[Work request] Nothing in the records should change; write them all out exactly.

[Records supplied — start]

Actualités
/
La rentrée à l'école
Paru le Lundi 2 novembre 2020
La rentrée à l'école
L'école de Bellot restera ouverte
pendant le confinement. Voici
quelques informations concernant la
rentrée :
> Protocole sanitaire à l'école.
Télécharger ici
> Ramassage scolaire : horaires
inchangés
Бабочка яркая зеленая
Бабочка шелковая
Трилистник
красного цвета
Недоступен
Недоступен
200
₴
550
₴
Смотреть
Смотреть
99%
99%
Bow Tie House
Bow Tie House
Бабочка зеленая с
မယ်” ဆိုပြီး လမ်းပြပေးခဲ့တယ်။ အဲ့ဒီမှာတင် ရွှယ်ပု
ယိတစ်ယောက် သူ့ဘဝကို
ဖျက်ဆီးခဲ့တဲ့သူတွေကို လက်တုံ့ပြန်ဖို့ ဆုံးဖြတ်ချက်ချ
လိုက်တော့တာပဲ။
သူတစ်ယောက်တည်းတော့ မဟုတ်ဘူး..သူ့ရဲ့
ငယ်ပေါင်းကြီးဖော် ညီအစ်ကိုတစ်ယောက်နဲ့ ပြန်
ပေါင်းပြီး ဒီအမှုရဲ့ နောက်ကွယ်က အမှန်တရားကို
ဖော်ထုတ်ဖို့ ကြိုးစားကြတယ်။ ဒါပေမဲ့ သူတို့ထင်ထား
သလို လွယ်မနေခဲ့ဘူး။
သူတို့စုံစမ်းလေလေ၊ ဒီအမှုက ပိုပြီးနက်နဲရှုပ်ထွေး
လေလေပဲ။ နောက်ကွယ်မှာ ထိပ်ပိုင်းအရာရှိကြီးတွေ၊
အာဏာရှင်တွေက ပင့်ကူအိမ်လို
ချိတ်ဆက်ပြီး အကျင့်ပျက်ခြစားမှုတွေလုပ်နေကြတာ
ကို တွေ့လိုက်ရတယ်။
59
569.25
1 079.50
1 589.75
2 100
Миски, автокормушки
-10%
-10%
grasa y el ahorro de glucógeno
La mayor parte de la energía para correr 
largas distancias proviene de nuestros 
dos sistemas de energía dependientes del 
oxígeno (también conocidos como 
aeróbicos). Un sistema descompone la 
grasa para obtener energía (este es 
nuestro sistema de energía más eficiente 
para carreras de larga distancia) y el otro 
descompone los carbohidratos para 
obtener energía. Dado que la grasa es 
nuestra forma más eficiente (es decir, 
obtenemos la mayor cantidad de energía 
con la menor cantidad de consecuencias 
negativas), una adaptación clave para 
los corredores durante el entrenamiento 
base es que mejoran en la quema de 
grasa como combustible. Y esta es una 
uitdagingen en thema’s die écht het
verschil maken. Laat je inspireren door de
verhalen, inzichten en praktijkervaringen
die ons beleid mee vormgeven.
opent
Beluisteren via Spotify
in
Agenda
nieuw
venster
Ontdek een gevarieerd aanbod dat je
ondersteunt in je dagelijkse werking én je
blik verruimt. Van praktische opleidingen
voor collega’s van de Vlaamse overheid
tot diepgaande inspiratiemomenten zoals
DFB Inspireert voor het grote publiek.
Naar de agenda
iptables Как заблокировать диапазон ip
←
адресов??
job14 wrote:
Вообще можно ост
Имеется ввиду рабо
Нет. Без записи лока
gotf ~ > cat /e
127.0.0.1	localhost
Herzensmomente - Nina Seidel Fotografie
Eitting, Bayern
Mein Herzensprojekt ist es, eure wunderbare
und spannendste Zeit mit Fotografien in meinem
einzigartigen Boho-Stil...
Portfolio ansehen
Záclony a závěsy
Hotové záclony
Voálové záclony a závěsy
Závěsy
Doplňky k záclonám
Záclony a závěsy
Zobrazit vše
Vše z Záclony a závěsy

[Records supplied — finish]

[Solution to this task]
Actualités
/
La rentrée à l'école
Paru le Lundi 2 novembre 2020
La rentrée à l'école
L'école de Bellot restera ouverte
pendant le confinement. Voici
quelques informations concernant la
rentrée :
> Protocole sanitaire à l'école.
Télécharger ici
> Ramassage scolaire : horaires
inchangés
Бабочка яркая зеленая
Бабочка шелковая
Трилистник
красного цвета
Недоступен
Недоступен
200
₴
550
₴
Смотреть
Смотреть
99%
99%
Bow Tie House
Bow Tie House
Бабочка зеленая с
မယ်” ဆိုပြီး လမ်းပြပေးခဲ့တယ်။ အဲ့ဒီမှာတင် ရွှယ်ပု
ယိတစ်ယောက် သူ့ဘဝကို
ဖျက်ဆီးခဲ့တဲ့သူတွေကို လက်တုံ့ပြန်ဖို့ ဆုံးဖြတ်ချက်ချ
လိုက်တော့တာပဲ။
သူတစ်ယောက်တည်းတော့ မဟုတ်ဘူး..သူ့ရဲ့
ငယ်ပေါင်းကြီးဖော် ညီအစ်ကိုတစ်ယောက်နဲ့ ပြန်
ပေါင်းပြီး ဒီအမှုရဲ့ နောက်ကွယ်က အမှန်တရားကို
ဖော်ထုတ်ဖို့ ကြိုးစားကြတယ်။ ဒါပေမဲ့ သူတို့ထင်ထား
သလို လွယ်မနေခဲ့ဘူး။
သူတို့စုံစမ်းလေလေ၊ ဒီအမှုက ပိုပြီးနက်နဲရှုပ်ထွေး
လေလေပဲ။ နောက်ကွယ်မှာ ထိပ်ပိုင်းအရာရှိကြီးတွေ၊
အာဏာရှင်တွေက ပင့်ကူအိမ်လို
ချိတ်ဆက်ပြီး အကျင့်ပျက်ခြစားမှုတွေလုပ်နေကြတာ
ကို တွေ့လိုက်ရတယ်။
59
569.25
1 079.50
1 589.75
2 100
Миски, автокормушки
-10%
-10%
grasa y el ahorro de glucógeno
La mayor parte de la energía para correr 
largas distancias proviene de nuestros 
dos sistemas de energía dependientes del 
oxígeno (también conocidos como 
aeróbicos). Un sistema descompone la 
grasa para obtener energía (este es 
nuestro sistema de energía más eficiente 
para carreras de larga distancia) y el otro 
descompone los carbohidratos para 
obtener energía. Dado que la grasa es 
nuestra forma más eficiente (es decir, 
obtenemos la mayor cantidad de energía 
con la menor cantidad de consecuencias 
negativas), una adaptación clave para 
los corredores durante el entrenamiento 
base es que mejoran en la quema de 
grasa como combustible. Y esta es una 
uitdagingen en thema’s die écht het
verschil maken. Laat je inspireren door de
verhalen, inzichten en praktijkervaringen
die ons beleid mee vormgeven.
opent
Beluisteren via Spotify
in
Agenda
nieuw
venster
Ontdek een gevarieerd aanbod dat je
ondersteunt in je dagelijkse werking én je
blik verruimt. Van praktische opleidingen
voor collega’s van de Vlaamse overheid
tot diepgaande inspiratiemomenten zoals
DFB Inspireert voor het grote publiek.
Naar de agenda
iptables Как заблокировать диапазон ip
←
адресов??
job14 wrote:
Вообще можно ост
Имеется ввиду рабо
Нет. Без записи лока
gotf ~ > cat /e
127.0.0.1	localhost
Herzensmomente - Nina Seidel Fotografie
Eitting, Bayern
Mein Herzensprojekt ist es, eure wunderbare
und spannendste Zeit mit Fotografien in meinem
einzigartigen Boho-Stil...
Portfolio ansehen
Záclony a závěsy
Hotové záclony
Voálové záclony a závěsy
Závěsy
Doplňky k záclonám
Záclony a závěsy
Zobrazit vše
Vše z Záclony a závěsy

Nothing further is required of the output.